A cleaned-up, extended version of a Naive Bayes Classifier I wrote for my Machine Learning class at UTD.
Intro to Bayesian Classification
As the name suggests, this particular Machine Learning algorithm is used for classification tasks. That is, it is an algorithmic, dynamic solution for attempting to categorize data into certain labels.
Bayesian Learning is a supervised algorithm, meaning it only operates if first fed training data by a "teacher". Training data is of the same form as the desired data to be classified (that is, if you want to classify songs, your training data should consist of songs), and is already labeled by the teacher. These data points consist of attributes, each of which takes on a certain value.
A supervised algorithm mathematically analyzes all of this training data and attempts to construct a model based on the data provided which provides a simulation of reality. That is to say, the algorithm attempts to understand the fundamental "rules" of the classification task by peeking at some of the answers.
We then apply this data to unclassified testing data, which has the same attributes as the training data, but no pre-written classification. The Classifier then applies this model to the unlabeled data and attempts to determine which class label is most probable.
Bayesian classification is rooted in Bayes' Rule, a probability law that goes as follows:
P(A|B) = P(B|A)P(A)/P(B).
In English this means that the probability of event A occuring, given that event B has occured, is equal to the reverse, times the probability of event A occuring, divided by the probability of event B occuring. Generally speaking, Bayes' Rule is a good way to reconstruct conditional probabilities into consituent probabilities.

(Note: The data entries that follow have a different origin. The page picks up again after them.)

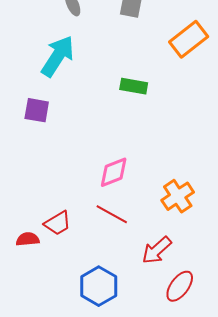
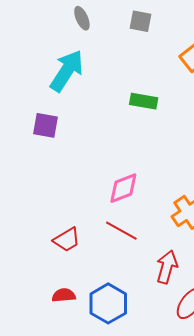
red semicircle: (28, 239) -> (64, 295), moved
red arrow: (157, 250) -> (167, 267), turned 148

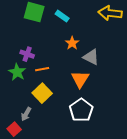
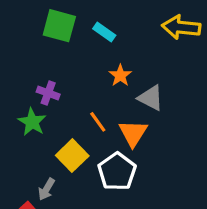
orange line: (42, 69) -> (98, 122), moved, turned 64
white pentagon: (81, 110) -> (117, 172), moved

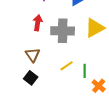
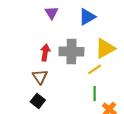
red arrow: (38, 23) -> (45, 53), moved
yellow line: (67, 66) -> (95, 69), moved

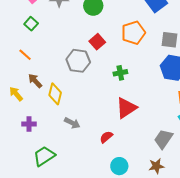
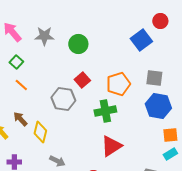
orange pentagon: (133, 33) -> (118, 84), moved
orange line: (25, 55) -> (21, 85), moved
green cross: (120, 73) -> (105, 111), size x1.5

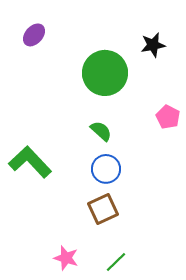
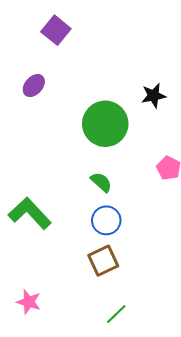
pink star: (66, 258) -> (29, 302), moved

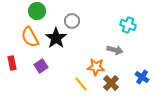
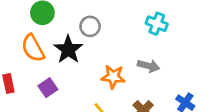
cyan cross: (128, 25) -> (157, 24), moved
orange star: (96, 67) -> (113, 77), moved

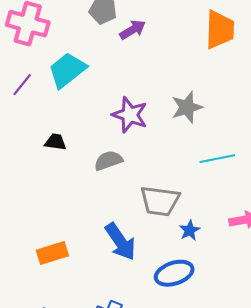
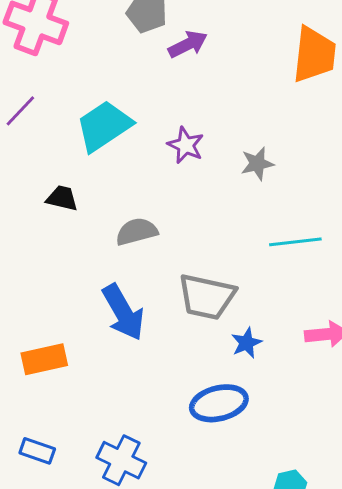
cyan trapezoid: (67, 70) -> (104, 126), moved
gray star: (187, 107) -> (257, 164), size x0.7
purple star: (130, 115) -> (186, 145), moved, size x0.7
blue arrow: (120, 242) -> (123, 312), moved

In a classification problem, you have a key "event", C, which is the class label, you're trying to predict probabilistically, and a bunch of events, which are the attributes, which we'll call X, Y, and Z, but could really be any number of attributes. These attributes are given for every instance, so what we're really trying to predict is the probability of any given class label. That is, P(C|X, Y, Z)
The Naive Assumption
The key aspect of the name of this method we haven't touched on yet is "naive". You see, when we apply Bayes' Rule to P(C|X, Y, Z), we get this statement:
P(C|X, Y, Z) = P(X, Y, Z|C)P(C)/P(X, Y, Z), for every class C.
We have to complete this formula for every class label and compare them, and we'll select the highest. Since all of these statements will have the same denominator, it won't affect which one is the highest, so we drop it, geting this:
P(X, Y, Z|C)P(C)
Here's where we make a naive assumption: We assume that all of the attributes of the testing instance are independent (that is, the presence of one doesn't affect the probability of another), given the class. For a variety of reasons, this is a pretty silly thing to assume, but it tends to produce mathematically valid answers in the end, and it makes the math simpler. You see, if you have P(A, B|C), and A and B are conditionally independent given C, that statement equals P(A|C)P(B|C). So, we apply this logic to the above statement and get:
This is a formula composed of very easily obtained information. P(C) is just the number of training instances of class C divided by the total number of training instances (remember, we're using what we observe to form our understanding of the world!) and P(Attribute|C) is found by dividing the total number of class C training instances with attribute value Attribute, by the number of training instances of class C.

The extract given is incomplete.